Natürlich war es ein Fingerzeig, dass Ginter einen Wechsel im Winter forcieren soll

Wichtig wird nun sein, dass Hütter konsequent bleibt und die Sache durchzieht. Dass Matthias Ginter dabei auf der Strecke bleiben könnte, ist ein Stück Normalität in diesem Geschäft. Der Spieler hat sich nichts zuschulden kommen lassen, aber es gibt auch keinen Anlass, ihn mit Samthandschuhen anzupacken. Er hat schließlich auch keine Anstrengungen unternommen, dem Verein etwas mehr zurückzugeben, als es sein Arbeitsvertrag vorsieht. Befremdlich mag das Gladbacher Verhalten allenfalls denen vorkommen, welche die Geschichten von der ‘großen Familie Borussia’ und den ausschließlich tollen Jungs für bare Münze nehmen. So etwas gibt es im Haifischbecken Fußballbundesliga schon lange nicht mehr - wenn es das überhaupt mal gegeben hat. Es ist und bleibt ein knallhartes Geschäft, bei dem es letztlich vor allem um Geld geht.
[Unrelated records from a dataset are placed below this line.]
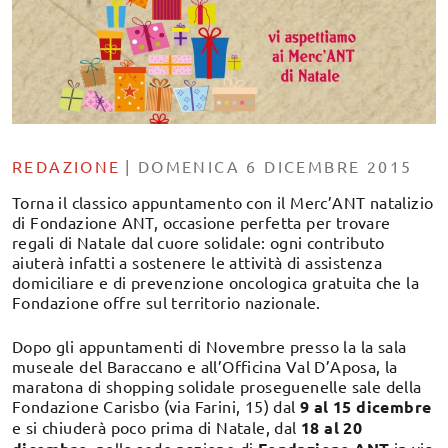
REDAZIONE
|
DOMENICA 6 DICEMBRE 2015
Torna il classico appuntamento con il Merc’ANT natalizio
di Fondazione ANT, occasione perfetta per trovare
regali di Natale dal cuore solidale: ogni contributo
aiuterà infatti a sostenere le attività di assistenza
domiciliare e di prevenzione oncologica gratuita che la
Fondazione offre sul territorio nazionale.
Dopo gli appuntamenti di Novembre presso la la sala
museale del Baraccano e all’Officina Val D’Aposa, la
maratona di shopping solidale proseguenelle sale della
Fondazione Carisbo (via Farini, 15) dal
9 al 15 dicembre
e si chiuderà poco prima di Natale, dal
18 al 20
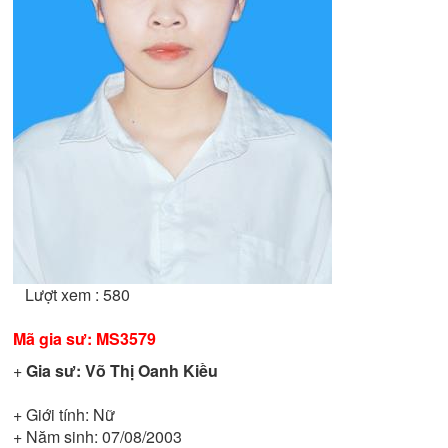
Lượt xem : 580
Mã gia sư:
MS3579
+
Gia sư:
Võ Thị Oanh Kiều
+ Giới tính:
Nữ
+ Năm sinh:
07/08/2003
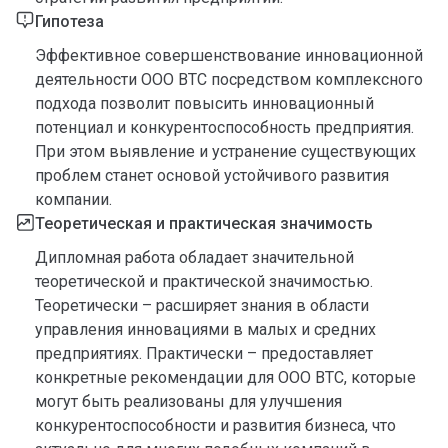
Гипотеза
Эффективное совершенствование инновационной
деятельности ООО ВТС посредством комплексного
подхода позволит повысить инновационный
потенциал и конкурентоспособность предприятия.
При этом выявление и устранение существующих
проблем станет основой устойчивого развития
компании.
Теоретическая и практическая значимость
Дипломная работа обладает значительной
теоретической и практической значимостью.
Теоретически – расширяет знания в области
управления инновациями в малых и средних
предприятиях. Практически – предоставляет
конкретные рекомендации для ООО ВТС, которые
могут быть реализованы для улучшения
конкурентоспособности и развития бизнеса, что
Und auch diesbezüglich dürfte das Interesse von Borussia klar definiert sein. Man hat für Friedrich in Zeiten leerer Kassen eine Ablöse zahlen müssen und mit dem Ex-Unioner einen weiteren Spieler auf der Payroll. Bedeutet umgekehrt, dass man Ginter möglichst noch für einen gewissen Transfererlös abgeben sollte um gleichzeitig auch dessen üppiges Gehalt einzusparen. Insoweit ist die Nichtberücksichtigung von Ginter natürlich ein Fingerzeig, dass der Spieler einen Wechsel im Winter eigenständig forcieren soll. Borussia sucht die letzte Möglichkeit, um den ohnehin schon großen finanziellen Verlust aus der ‘Investition Ginter’ noch irgendwie zu minimieren. Und Ginter wird sich überlegen müssen, ob das zu erwartende Handgeld für einen ablösefreien Wechsel im Sommer ein halbes Jahr als Backup für Friedrich aufwiegt. Eine kurzfristige Trennung wäre für alle Beteiligten fraglos die sinnvollste Lösung.